Top of the World
Author: Simon Broughton
View album and artist detailsArtist/band: |
Forabandit |
Label: |
Buda Musique |
Magazine Review Date: |
July/2014 |
It's the energy and urgency of Forabandit that impresses the most. There's an unstoppable drive about these songs, performed by Occitan troubadour Sam Karpienia from Marseille and Turkish aşik singer Ulaş Özdemir from Istanbul. With the ubiquitous Iranian percussionist Bijan Chemirani, they bring together outsider songs from East and West. This is their second album and it makes Forabandit seem more than an intriguing idea – no less than a dynamic pan-Mediterranean force. It mirrors the idea of a common Mediterranean culture, as explored by Marseille's new Villa Méditerranée museum.

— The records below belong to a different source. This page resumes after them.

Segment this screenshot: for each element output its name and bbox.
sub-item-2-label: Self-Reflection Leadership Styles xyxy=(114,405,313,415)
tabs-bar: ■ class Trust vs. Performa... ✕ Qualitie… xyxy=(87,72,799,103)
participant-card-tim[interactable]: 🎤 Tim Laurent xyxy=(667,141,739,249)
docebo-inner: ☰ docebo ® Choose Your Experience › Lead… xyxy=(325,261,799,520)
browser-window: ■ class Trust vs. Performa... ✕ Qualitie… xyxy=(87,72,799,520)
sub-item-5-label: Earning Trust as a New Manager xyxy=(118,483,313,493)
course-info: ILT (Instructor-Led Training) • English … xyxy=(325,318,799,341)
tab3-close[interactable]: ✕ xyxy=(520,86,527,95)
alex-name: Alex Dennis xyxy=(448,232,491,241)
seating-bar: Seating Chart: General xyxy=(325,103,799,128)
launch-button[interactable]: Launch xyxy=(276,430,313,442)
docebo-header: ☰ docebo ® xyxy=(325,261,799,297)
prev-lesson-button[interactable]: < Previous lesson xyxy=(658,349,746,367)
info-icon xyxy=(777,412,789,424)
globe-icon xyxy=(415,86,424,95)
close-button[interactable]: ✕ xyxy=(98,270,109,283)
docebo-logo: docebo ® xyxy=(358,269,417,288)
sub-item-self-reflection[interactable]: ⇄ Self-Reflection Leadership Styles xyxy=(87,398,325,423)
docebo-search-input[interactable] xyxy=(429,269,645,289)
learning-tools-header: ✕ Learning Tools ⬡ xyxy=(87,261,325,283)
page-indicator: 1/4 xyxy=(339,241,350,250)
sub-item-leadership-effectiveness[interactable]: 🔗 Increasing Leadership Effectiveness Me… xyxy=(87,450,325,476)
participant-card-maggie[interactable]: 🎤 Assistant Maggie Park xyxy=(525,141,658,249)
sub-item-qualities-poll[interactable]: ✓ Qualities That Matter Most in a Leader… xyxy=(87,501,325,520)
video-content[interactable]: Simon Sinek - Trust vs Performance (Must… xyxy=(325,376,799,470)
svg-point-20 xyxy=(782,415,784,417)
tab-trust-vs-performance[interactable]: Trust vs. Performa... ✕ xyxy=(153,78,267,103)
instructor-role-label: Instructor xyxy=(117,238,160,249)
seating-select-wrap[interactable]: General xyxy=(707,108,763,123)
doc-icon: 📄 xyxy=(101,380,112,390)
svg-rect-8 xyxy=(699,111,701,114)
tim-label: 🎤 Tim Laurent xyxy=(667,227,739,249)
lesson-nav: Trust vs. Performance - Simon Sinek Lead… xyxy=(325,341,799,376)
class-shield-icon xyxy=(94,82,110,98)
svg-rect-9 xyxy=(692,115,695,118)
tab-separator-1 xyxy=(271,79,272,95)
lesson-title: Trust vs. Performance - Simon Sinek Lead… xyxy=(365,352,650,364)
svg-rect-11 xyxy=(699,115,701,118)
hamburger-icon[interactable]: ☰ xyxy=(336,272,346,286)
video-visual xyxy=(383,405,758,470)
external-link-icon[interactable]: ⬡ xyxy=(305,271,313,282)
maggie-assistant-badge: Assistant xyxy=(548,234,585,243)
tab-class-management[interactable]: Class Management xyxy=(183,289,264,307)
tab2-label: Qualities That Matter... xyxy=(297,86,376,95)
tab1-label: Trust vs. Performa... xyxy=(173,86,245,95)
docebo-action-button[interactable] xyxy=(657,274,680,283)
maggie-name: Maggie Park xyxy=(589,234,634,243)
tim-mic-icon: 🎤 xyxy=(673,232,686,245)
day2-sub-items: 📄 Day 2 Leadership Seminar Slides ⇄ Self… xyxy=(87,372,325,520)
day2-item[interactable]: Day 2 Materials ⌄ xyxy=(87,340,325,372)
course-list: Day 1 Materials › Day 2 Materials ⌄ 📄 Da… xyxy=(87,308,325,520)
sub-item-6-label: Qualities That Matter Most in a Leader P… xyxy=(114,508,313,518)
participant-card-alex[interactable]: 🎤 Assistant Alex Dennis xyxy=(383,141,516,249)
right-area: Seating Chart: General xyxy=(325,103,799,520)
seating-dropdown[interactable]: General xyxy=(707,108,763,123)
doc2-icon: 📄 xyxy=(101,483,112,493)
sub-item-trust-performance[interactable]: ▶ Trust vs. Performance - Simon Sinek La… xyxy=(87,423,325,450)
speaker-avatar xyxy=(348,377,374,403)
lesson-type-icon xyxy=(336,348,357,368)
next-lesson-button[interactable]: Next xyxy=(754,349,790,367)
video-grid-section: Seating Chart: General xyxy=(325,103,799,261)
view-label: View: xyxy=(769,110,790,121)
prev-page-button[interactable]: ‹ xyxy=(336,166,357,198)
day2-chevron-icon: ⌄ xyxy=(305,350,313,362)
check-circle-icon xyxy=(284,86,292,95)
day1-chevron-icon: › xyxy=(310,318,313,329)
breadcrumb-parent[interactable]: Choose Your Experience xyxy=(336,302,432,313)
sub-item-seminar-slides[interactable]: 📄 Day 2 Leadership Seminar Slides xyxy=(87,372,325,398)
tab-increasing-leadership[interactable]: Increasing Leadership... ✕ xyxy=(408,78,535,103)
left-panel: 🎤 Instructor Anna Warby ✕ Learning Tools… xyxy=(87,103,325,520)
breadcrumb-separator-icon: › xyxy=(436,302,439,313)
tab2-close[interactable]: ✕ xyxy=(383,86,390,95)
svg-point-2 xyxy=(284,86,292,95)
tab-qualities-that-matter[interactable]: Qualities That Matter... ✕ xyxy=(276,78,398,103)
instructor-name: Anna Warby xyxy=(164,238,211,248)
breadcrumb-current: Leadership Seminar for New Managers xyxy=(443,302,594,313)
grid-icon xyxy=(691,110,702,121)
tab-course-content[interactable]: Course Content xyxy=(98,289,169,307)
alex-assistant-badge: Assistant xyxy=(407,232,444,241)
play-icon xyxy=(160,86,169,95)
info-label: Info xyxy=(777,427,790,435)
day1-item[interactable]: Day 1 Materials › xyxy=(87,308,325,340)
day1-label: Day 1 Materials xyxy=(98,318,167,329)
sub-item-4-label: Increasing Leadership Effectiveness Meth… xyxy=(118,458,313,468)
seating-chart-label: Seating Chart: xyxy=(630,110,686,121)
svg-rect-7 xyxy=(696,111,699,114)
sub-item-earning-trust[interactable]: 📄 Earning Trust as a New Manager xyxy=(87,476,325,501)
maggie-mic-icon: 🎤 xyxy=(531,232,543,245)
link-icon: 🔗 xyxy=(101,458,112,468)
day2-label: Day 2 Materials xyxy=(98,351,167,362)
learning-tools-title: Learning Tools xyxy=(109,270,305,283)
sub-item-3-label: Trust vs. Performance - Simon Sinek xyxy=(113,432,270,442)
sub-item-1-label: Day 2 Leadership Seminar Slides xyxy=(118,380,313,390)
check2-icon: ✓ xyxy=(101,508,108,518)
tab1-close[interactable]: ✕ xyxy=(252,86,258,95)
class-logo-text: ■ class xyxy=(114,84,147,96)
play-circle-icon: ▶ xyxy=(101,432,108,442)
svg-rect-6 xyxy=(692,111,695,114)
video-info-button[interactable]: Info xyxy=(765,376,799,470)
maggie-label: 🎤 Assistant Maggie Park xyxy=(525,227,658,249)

All the words are translated in the liner notes, but there's a fizzing quality to these songs, accompanied by strummed and plucked strings that make them compelling whether you can understand the words or not. Composed by Karpienia and Özdemir, ‘Nemidoonem’ and ‘Liman’ are songs about ports; ‘Tafori’ is about an oil tanker; and ‘Mum Olduk’ has a Sufi-like mystical quality. But boosting the songs, it's the taut string accompaniments on Turkish saz (lute) and mandocello and the dynamic percussion that makes this trio a very exportable proposition.